Joining dataframe error

spark-shell

#1

How to get correct result in dataframe?
Piyush · 41 minutes ago
Hi Durga,

Below is data set

[cloudera@quickstart ~]$ hadoop fs -cat /user/cloudera/practice4/question3/orders/part-m-00000 |head
1,2013-07-25 00:00:00.0,11599,CLOSED
2,2013-07-25 00:00:00.0,256,PENDING_PAYMENT
3,2013-07-25 00:00:00.0,12111,COMPLETE

[cloudera@quickstart ~]$ hadoop fs -cat /user/cloudera/practice4/question3/customers/part-m-00000 |head
1,Richard,Hernandez,XXXXXXXXX,XXXXXXXXX,6303 Heather Plaza,Brownsville,TX,78521
2,Mary,Barrett,XXXXXXXXX,XXXXXXXXX,9526 Noble Embers Ridge,Littleton,CO,80126
3,Ann,Smith,XXXXXXXXX,XXXXXXXXX,3422 Blue Pioneer Bend,Caguas,PR,00725

** Output requirement :customer_id,customer_fname,order_id and order_status for customers whose orders status is like “pending”

I tried with solution

case class customers(custId: Integer, name: String)
case class orders(OrdId:Integer,custId:Integer,Status:String)
val CusDF = sc.textFile("/user/cloudera/practice4/question3/customers/").map(x => x.split(",")).map(c => customers(c(0).toInt,c(1))).toDF
val ordDF = sc.textFile("/user/cloudera/practice4/question3/orders/").map(x => x.split(",")).map(o => orders(o(0).toInt, o(2).toInt,o(3))).toDF

val filDF = ordDF.join(cusDF,ordDF(“custId”)===CusDF(“custId”)).filter(“status like ‘%PENDING%’”)

**while in am joining it gives result of filDF with file columns shows five. How to get the final o/p with four required fileds ?

scala> val filDF= ordDF.join(CusDF,ordDF(“custId”)===CusDF(“custId”)).filter(“status like ‘%PENDING%’”)

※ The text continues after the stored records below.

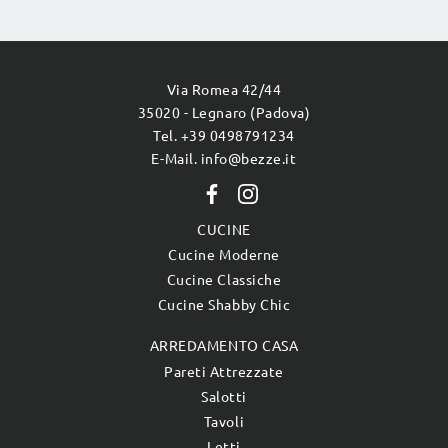
Via Romea 42/44
35020 - Legnaro (Padova)
Tel. +39 0498791234
E-Mail. info@bezze.it
CUCINE
Cucine Moderne
Cucine Classiche
Cucine Shabby Chic
ARREDAMENTO CASA
Pareti Attrezzate
Salotti
Tavoli
Letti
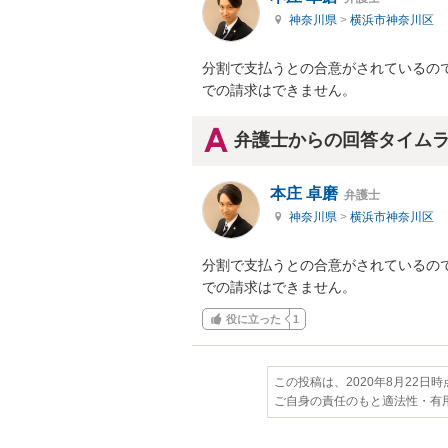
神奈川県
>
横浜市神奈川区
分割で支払うとの合意がされているの
での請求はできません。
弁護士からの回答タイム
本庄 卓磨
弁護士
神奈川県
>
横浜市神奈川区
分割で支払うとの合意がされているの
での請求はできません。
役に立った
1
この投稿は、2020年8月22日
ご自身の責任のもと適法性・有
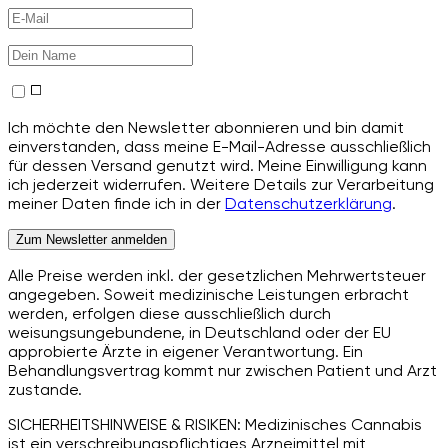
Ich möchte den Newsletter abonnieren und bin damit
einverstanden, dass meine E-Mail-Adresse ausschließlich
für dessen Versand genutzt wird. Meine Einwilligung kann
ich jederzeit widerrufen. Weitere Details zur Verarbeitung
meiner Daten finde ich in der
Datenschutzerklärung
.
Zum Newsletter anmelden
Alle Preise werden inkl. der gesetzlichen Mehrwertsteuer
angegeben. Soweit medizinische Leistungen erbracht
werden, erfolgen diese ausschließlich durch
weisungsungebundene, in Deutschland oder der EU
approbierte Ärzte in eigener Verantwortung. Ein
Behandlungsvertrag kommt nur zwischen Patient und Arzt
zustande.
SICHERHEITSHINWEISE & RISIKEN: Medizinisches Cannabis
ist ein verschreibungspflichtiges Arzneimittel mit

filDF: org.apache.spark.sql.DataFrame = [OrdId: int, custId: int, Status: string, custId: int, name: string]

scala> filDF.show()
±----±-----±--------------±-----±--------+
|OrdId|custId| Status|custId| name|
±----±-----±--------------±-----±--------+
| 6517| 31|PENDING_PAYMENT| 31| Mary|
|31933| 31|PENDING_PAYMENT| 31| Mary|
|41081| 31|PENDING_PAYMENT| 31| Mary|
|14814| 231|PENDING_PAYMENT| 231| Mary|
|14039| 431| PENDING| 431| Michael|
|24266| 431| PENDING| 431| Michael|
|63408| 631| PENDING| 631| Mary|
|40285| 831|PENDING_PAYMENT| 831| Daniel|
| 1978| 1031|PENDING_PAYMENT| 1031|Alexander|
|17798| 1031|PENDING_PAYMENT| 1031|Alexander|
|24259| 1031|PENDING_PAYMENT| 1031|Alexander|
|32227| 1631|PENDING_PAYMENT| 1631| Mary|
|11650| 1831|PENDING_PAYMENT| 1831| Jacob|
|20628| 1831|PENDING_PAYMENT| 1831| Jacob|
|35299| 1831| PENDING| 1831| Jacob|
|40957| 1831| PENDING| 1831| Jacob|
|52163| 1831|PENDING_PAYMENT| 1831| Jacob|
| 5016| 2031|PENDING_PAYMENT| 2031| Mary|
|17404| 2031|PENDING_PAYMENT| 2031| Mary|
|67676| 2031|PENDING_PAYMENT| 2031| Mary|
±----±-----±--------------±-----±--------+
only showing top 20 rows

because of above five column in filter data frame my final result is wrong which i am trying to store.

filDF.rdd.saveAsTextFile("/user/cloudera/p1/q7/output")


#2

For avoiding duplicate columns, define the join columns as an array of strings
scala> val filDF= ordDF.join(CusDF, Seq(“custId”).filter(“status like ‘%PENDING%’”)
Please try this if it works.


#3

Looks like join is missing …can you provide correct syntax becasue i tried with below it is not working

val filDF= ordDF.join(cusDF,ordDF(“custId”)===cusDF(“custId”,Seq(“custId”)).filter(“status like ‘%PENDING%’”)


#4

I have run this command ,its working-
scala> val filDF= ordDF.join(CusDF,Seq(“custId”)).filter(“status like ‘%PENDING%’”)

filDF: org.apache.spark.sql.DataFrame = [custId: int, OrdId: int, Status: string, name: string]

The above command not generating duplicate field for custID.
Join is not missing only we are not using equality condition.


#5

Have you run in cloudera quickstart vm v 5.10.x ? ///because its not working for me


#6

I am running in cloudera- hadoop 2.6.0- cdh 5.8.0
Can you please show what error are you getting?